(Exercise requirements): Check every line below for the word "Video" and give only the number of lines where it appears.
§ §
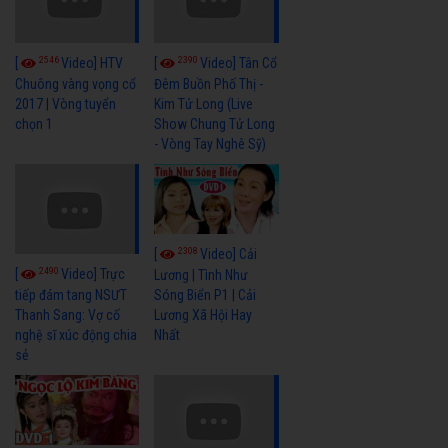
2546
2390
[
Video] HTV
[
Video] Tân Cổ
Chuông vàng vọng cổ
Đêm Buồn Phố Thị -
2017 | Vòng tuyển
Kim Tử Long (Live
chọn 1
Show Chung Tử Long
- Vòng Tay Nghê Sỹ)
2308
[
Video] Cải
2490
[
Video] Trực
Lương | Tình Như
Sóng Biển P1 | Cải
tiếp đám tang NSƯT
Lương Xã Hội Hay
Thanh Sang: Vợ cố
Nhất
nghệ sĩ xúc động chia
sẻ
§ §
(Expected output): 4